Performance improvements #97

CasBex · 2023-08-17T13:37:12Z

Hi, I was profiling my code and noticed that most of the time was spent inside FMIImport.jl, so I decided to make some performance improvements. Functionality-wise there is no change. The example I was testing this on went from about 60s with 22 GB allocations to 18s with 2.8 GB (which is still not amazing in all honesty).
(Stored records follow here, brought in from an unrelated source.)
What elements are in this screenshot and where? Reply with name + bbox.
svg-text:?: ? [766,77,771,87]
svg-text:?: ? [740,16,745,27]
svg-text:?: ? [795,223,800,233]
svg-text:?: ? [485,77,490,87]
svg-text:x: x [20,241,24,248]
This is only for FMI2 as I don't use FMI3 myself. Some of these changes require updates to FMICore.jl which is incoming. Before merging, FMICore.jl shoud thus be updated and the Project.toml in this repo should be updated for compatibility.

Summary

fmi2SetReal checking of the Jacobians in c.jl has been improved (biggest performance gain by far). By making a Set of $\partial$f_refs, it is possible to do lookups in O(1) instead of O(n), which reduces the for loop runtime complexity.
Various allocations and copies have been removed if possible
Type stability has been improved where possible
Added methods to keyword-only performance-critical functions (fmu::FMU2) and (c::FMU2Component) which seem to be faster.

Performance tips from a user perspective

The FMI C-functions (e.g. cFmi2SetReal...) operate on Vector{T} and return this type, regardless of which type of array was provided (where T depends on the C-function). If other types ::AbstractVector{<:Real} are provided, they are converted upon every C-call which takes a lot of time and memory allocations. @ThummeTo Maybe it would be a good idea to dispatch functions instead on Vector{T} and have a single catch-all upper method dispatch on AbstractVector{<:Real} and provide a performance warning for every function?

For optimal performance it is best to preallocate a v::Vector{T} of the correct size and type and reuse this as an intermediate buffer between whatever function you have running and the FMU. (I was personally passing views of arrays to avoid allocation, but this turned out to be counterproductive because of above)

Further improvements

The remaining allocations and slowness are mostly caused by type instability/ambiguity. This happens for example in the FMU2Component which has fields A,B,C,D,E,F::Union{Nothing,FMUJacobian} This means that in every function, Julia has to check at runtime what the type is, even though we know that functions like fmi2SetReal are only called when the Jacobians are already initialised. This causes significant slowdown. This would however require more significant changes to the library than I am personally willing to make (and would be too big for one PR).

CasBex · 2023-08-17T13:42:10Z

Specifically the changes in c5d5387 and a895080 require this PR in FMICore.jl

CasBex · 2023-08-22T14:18:19Z

71fd194 to avoid mutating c.x when x is mutated. This will avoid some bugs for users who use often-changing cache-vectors for this.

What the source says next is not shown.